» **Exercise input**:
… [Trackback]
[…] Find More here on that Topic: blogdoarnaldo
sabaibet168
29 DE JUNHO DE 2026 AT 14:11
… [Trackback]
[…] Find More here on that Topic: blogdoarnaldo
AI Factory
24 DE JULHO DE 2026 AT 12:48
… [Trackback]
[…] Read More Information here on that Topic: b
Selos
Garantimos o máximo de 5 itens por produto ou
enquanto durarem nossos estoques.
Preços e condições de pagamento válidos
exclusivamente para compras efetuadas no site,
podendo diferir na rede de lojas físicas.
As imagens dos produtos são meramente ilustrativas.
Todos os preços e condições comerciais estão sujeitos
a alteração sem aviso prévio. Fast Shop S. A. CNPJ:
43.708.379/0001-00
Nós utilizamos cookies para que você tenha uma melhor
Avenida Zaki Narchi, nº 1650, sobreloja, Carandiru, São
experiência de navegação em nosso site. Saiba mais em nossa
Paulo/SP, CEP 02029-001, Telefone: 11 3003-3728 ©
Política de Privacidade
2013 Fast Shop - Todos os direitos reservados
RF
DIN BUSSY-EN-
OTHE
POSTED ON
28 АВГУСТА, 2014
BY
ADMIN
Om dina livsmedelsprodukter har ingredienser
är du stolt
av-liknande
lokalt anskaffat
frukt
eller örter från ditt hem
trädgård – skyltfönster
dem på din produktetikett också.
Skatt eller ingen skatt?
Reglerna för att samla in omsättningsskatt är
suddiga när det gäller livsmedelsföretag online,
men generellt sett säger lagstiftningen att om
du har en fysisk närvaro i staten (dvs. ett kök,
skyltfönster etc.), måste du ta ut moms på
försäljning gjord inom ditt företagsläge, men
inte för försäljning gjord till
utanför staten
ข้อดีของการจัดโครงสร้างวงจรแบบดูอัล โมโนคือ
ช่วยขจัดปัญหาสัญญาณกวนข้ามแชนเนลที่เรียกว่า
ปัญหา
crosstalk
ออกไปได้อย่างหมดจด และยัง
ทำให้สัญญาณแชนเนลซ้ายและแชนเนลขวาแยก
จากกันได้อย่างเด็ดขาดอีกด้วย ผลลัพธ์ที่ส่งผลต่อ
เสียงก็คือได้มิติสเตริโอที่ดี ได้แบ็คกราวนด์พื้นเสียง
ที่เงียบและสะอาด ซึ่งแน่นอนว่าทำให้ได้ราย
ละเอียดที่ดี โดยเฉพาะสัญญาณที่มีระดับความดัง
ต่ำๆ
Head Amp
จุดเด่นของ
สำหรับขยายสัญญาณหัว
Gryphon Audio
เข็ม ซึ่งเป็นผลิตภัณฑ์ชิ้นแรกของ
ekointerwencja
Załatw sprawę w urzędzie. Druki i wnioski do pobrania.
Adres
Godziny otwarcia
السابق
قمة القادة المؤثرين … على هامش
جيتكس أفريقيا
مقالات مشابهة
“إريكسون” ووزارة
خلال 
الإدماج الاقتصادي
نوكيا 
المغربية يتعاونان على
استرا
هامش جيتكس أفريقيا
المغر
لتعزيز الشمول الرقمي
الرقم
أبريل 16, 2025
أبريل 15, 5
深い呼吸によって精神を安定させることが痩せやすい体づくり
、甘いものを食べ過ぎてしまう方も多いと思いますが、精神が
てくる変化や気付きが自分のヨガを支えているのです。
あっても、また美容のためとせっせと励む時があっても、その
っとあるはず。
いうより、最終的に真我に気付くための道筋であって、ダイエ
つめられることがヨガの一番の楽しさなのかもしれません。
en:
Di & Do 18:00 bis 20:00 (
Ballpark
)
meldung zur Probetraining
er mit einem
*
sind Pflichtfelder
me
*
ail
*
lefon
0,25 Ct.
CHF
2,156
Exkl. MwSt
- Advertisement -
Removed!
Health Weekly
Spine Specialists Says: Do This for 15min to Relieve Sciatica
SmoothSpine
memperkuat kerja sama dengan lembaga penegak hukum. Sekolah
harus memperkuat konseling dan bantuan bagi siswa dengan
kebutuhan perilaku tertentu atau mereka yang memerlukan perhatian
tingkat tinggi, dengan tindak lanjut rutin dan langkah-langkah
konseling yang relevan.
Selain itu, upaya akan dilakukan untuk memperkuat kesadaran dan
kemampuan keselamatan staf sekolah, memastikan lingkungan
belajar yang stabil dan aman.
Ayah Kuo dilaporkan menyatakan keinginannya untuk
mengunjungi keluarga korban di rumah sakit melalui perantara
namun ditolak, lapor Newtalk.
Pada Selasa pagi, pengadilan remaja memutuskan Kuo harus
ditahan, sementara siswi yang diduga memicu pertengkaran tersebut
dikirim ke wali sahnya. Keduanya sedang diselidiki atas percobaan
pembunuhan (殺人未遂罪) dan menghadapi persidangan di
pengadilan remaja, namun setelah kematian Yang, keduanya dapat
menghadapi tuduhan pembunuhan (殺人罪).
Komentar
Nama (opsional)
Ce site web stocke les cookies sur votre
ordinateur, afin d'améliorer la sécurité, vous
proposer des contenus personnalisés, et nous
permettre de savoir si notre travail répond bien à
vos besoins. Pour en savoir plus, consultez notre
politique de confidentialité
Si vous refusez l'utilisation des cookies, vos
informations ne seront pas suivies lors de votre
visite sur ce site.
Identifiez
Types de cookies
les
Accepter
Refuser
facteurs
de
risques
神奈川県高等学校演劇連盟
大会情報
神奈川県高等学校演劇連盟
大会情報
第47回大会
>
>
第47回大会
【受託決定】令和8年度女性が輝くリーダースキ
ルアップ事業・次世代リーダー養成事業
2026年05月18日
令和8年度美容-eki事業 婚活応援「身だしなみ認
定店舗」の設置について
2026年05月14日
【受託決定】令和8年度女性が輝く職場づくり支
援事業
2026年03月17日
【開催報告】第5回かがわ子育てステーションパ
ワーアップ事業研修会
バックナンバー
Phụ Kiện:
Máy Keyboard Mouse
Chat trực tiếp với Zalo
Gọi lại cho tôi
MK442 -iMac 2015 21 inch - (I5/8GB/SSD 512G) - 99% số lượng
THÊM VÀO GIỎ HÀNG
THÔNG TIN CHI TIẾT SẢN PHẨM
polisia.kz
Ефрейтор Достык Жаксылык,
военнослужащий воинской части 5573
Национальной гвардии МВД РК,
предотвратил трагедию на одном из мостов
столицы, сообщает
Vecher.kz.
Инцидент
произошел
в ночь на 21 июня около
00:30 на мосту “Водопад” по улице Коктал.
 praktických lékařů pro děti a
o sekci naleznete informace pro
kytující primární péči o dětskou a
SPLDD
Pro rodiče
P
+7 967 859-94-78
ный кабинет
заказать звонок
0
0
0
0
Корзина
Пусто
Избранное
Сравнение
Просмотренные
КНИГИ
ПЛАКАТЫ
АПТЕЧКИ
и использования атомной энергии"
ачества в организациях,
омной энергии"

» **Work request**: Copy exactly the lines that run from the first line of the data to the line containing "ที่เงียบและสะอ", please, with both ends included and nothing else.

» **Task output**:
… [Trackback]
[…] Find More here on that Topic: blogdoarnaldo
sabaibet168
29 DE JUNHO DE 2026 AT 14:11
… [Trackback]
[…] Find More here on that Topic: blogdoarnaldo
AI Factory
24 DE JULHO DE 2026 AT 12:48
… [Trackback]
[…] Read More Information here on that Topic: b
Selos
Garantimos o máximo de 5 itens por produto ou
enquanto durarem nossos estoques.
Preços e condições de pagamento válidos
exclusivamente para compras efetuadas no site,
podendo diferir na rede de lojas físicas.
As imagens dos produtos são meramente ilustrativas.
Todos os preços e condições comerciais estão sujeitos
a alteração sem aviso prévio. Fast Shop S. A. CNPJ:
43.708.379/0001-00
Nós utilizamos cookies para que você tenha uma melhor
Avenida Zaki Narchi, nº 1650, sobreloja, Carandiru, São
experiência de navegação em nosso site. Saiba mais em nossa
Paulo/SP, CEP 02029-001, Telefone: 11 3003-3728 ©
Política de Privacidade
2013 Fast Shop - Todos os direitos reservados
RF
DIN BUSSY-EN-
OTHE
POSTED ON
28 АВГУСТА, 2014
BY
ADMIN
Om dina livsmedelsprodukter har ingredienser
är du stolt
av-liknande
lokalt anskaffat
frukt
eller örter från ditt hem
trädgård – skyltfönster
dem på din produktetikett också.
Skatt eller ingen skatt?
Reglerna för att samla in omsättningsskatt är
suddiga när det gäller livsmedelsföretag online,
men generellt sett säger lagstiftningen att om
du har en fysisk närvaro i staten (dvs. ett kök,
skyltfönster etc.), måste du ta ut moms på
försäljning gjord inom ditt företagsläge, men
inte för försäljning gjord till
utanför staten
ข้อดีของการจัดโครงสร้างวงจรแบบดูอัล โมโนคือ
ช่วยขจัดปัญหาสัญญาณกวนข้ามแชนเนลที่เรียกว่า
ปัญหา
crosstalk
ออกไปได้อย่างหมดจด และยัง
ทำให้สัญญาณแชนเนลซ้ายและแชนเนลขวาแยก
จากกันได้อย่างเด็ดขาดอีกด้วย ผลลัพธ์ที่ส่งผลต่อ
เสียงก็คือได้มิติสเตริโอที่ดี ได้แบ็คกราวนด์พื้นเสียง
ที่เงียบและสะอาด ซึ่งแน่นอนว่าทำให้ได้ราย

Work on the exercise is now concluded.